Cut the fruit into bite-size pieces or long slices. Chop the basil and toast and chop nuts to top the green eggs.
Make the fruit dipping sauce: Put the greek yogurt into a bowl. Drizzle it with honey and olive oil. Finish with a little crunchy salt.
Preheat the oven to 500°F.
Fill a large, wide pot (like a Dutch oven) ¾ full of water, set it on the stove, and bring the water to boil. Place a sheet tray with a wire cooling rack next to it. Get out tongs and a spider or slotted spoon. Get out another sheet tray to bake the bagels — you might want to line it with a Silpat, especially if you have cheese bagels.
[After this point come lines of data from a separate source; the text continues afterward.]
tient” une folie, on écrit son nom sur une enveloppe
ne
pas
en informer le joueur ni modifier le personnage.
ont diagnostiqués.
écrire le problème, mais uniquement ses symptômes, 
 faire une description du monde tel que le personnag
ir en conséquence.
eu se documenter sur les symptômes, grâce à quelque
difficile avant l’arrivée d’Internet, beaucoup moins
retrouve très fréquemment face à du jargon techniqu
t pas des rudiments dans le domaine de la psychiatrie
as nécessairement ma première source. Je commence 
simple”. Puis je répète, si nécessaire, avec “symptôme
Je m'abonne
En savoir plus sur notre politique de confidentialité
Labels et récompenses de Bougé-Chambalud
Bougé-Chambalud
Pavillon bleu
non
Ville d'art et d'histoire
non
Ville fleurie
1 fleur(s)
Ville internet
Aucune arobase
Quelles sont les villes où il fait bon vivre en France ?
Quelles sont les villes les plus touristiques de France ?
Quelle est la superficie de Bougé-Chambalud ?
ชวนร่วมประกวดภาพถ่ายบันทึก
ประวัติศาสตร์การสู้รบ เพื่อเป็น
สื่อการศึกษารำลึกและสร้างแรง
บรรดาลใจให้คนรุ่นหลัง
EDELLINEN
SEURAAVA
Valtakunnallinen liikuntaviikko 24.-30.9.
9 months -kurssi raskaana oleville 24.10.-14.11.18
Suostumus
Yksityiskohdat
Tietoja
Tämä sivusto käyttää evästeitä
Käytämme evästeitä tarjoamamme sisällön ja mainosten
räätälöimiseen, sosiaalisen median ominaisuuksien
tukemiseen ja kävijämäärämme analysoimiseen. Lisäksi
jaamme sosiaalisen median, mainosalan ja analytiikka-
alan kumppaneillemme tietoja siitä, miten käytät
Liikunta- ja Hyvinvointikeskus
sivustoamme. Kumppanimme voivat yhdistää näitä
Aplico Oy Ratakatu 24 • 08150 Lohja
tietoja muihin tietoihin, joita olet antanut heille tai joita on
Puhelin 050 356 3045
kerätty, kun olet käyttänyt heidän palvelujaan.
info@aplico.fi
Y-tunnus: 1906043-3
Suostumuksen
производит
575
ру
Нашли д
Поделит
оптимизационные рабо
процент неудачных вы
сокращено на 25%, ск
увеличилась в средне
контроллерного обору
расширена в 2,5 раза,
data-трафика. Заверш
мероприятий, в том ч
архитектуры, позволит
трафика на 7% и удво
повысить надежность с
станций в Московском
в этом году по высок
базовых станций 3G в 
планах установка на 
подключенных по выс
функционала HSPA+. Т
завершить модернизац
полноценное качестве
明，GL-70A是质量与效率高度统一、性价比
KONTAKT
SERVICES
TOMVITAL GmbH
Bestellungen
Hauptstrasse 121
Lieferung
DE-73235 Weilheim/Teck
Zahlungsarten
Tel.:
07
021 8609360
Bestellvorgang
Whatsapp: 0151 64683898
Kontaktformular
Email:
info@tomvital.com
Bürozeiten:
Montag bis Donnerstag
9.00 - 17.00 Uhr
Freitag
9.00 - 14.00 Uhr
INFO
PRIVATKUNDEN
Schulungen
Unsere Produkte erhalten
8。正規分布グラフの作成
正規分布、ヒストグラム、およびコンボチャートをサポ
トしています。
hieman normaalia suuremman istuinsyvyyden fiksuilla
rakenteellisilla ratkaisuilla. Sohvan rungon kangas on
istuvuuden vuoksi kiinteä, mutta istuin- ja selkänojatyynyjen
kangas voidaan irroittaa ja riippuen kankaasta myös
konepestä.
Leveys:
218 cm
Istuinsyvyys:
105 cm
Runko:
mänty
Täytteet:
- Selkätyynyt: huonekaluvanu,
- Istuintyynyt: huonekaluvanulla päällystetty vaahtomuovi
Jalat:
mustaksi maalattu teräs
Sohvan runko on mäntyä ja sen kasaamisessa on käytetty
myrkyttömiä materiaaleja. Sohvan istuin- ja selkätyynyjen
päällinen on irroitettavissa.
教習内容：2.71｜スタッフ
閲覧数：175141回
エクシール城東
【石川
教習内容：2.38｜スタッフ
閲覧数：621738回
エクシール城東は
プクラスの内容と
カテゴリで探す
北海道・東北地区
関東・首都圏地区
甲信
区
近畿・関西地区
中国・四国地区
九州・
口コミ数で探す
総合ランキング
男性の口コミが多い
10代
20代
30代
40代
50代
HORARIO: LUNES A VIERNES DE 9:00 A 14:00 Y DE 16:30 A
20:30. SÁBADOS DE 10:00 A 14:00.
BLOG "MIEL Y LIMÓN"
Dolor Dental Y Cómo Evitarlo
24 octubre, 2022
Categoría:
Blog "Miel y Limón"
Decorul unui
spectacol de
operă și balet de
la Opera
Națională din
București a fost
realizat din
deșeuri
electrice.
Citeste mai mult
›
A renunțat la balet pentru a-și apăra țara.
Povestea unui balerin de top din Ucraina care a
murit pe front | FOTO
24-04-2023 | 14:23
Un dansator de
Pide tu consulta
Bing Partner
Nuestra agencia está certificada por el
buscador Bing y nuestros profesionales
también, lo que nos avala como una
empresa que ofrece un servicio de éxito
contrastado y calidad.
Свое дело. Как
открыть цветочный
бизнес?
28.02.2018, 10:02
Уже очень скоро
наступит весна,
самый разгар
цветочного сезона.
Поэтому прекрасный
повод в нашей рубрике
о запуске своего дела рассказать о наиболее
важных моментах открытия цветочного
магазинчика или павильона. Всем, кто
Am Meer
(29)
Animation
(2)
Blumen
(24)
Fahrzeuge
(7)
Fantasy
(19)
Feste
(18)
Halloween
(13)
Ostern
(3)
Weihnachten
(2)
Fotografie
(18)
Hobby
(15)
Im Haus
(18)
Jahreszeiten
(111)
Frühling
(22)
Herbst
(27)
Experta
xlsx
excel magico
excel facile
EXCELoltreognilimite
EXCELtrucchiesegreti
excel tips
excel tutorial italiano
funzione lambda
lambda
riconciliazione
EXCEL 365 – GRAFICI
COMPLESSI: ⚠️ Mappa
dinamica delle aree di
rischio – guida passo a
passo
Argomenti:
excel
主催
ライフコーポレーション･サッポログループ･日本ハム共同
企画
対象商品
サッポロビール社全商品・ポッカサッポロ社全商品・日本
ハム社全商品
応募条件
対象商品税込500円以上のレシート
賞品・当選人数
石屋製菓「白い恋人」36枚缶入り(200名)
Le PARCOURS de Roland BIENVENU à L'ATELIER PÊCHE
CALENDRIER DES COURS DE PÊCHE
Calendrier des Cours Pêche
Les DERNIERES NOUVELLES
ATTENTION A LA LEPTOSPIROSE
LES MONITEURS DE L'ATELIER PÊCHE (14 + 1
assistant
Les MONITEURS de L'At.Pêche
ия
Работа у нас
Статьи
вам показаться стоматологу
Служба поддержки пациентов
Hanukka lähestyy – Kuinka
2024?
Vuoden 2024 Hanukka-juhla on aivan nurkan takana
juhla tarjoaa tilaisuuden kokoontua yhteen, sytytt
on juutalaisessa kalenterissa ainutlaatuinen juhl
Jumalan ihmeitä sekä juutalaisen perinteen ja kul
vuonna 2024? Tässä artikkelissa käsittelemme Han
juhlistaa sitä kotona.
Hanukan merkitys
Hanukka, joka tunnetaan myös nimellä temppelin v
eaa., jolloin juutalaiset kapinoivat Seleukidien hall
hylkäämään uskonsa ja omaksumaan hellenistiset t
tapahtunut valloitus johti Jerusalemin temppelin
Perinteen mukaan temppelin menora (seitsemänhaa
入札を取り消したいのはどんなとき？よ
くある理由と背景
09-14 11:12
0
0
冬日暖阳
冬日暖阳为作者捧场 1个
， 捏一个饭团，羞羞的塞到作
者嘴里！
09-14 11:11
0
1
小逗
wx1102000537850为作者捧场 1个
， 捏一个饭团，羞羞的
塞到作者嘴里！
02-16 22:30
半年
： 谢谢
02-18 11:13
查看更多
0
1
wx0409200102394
Beware that parchment can stick to any bagels not covered with seeds.
While the oven and water are heating, prepare your toppings:
Fill small bowls with the toppings like everything mix or sesame seeds
For cinnamon sugar bagels, melt 2 tablespoons butter to brush onto the bagels
For cheese-topped bagels, grate the cheese and slice the jalapeños or olives
For plain bagels, whisk an egg for an egg wash
Once the water has come to a rolling boil, mix in a spoonful of malt syrup, brown rice syrup, or honey. Shake in a little baking soda and let it foam up.
Remove 3-4 bagels directly from the fridge and slide them into the pot (tell kids to slide the bagels in near the surface of the water, so that it doesn’t splash). Cook for 90 seconds, then use the tongs to flip them over and cook for another 90 seconds. Remove each bagel to the cooling rack using the spider or slotted spoon.
As soon as the bagels are cool enough to handle, place them into the bowl of seeds/toppings and get them well covered.
For cinnamon sugar bagels, brush them with melted butter before putting them in the cinnamon sugar mix
For plain bagels, brush the exposed top with the egg wash
For cheese bagels, put them onto the sheet tray before sprinkling cheese on top
Put the bagels back onto the sheet trays and bake for 10 minutes. Let the bagels cool completely before slicing. (Note: for the cinnamon raisin bagels, turn the oven down to 450 so that the raisins don’t burn.)
Once all the bagels are baked or in the oven, you can finish your green eggs dish: Put the greens in a wide saucepan (one that has a matching lid) on the stove over medium heat. Make 10-12 little indentations as “nests” for the eggs and carefully crack an egg into each nest. (If you’re working with kids, have them crack each egg into a small bowl and then gently slide the egg into the nest.) Sprinkle the cheese around the top. Cover the saucepan and cook for 15-20 minutes, until the eggs are set. Sprinkle the chopped basil and pistachios or pine nuts over the mixture.
While the eggs are finishing, arrange the cut fruit on a platter with the yogurt sauce. Slice the bagels in half and set them out with the cream cheese and any other toppings, like capers, sliced red onion, tomato or avocado.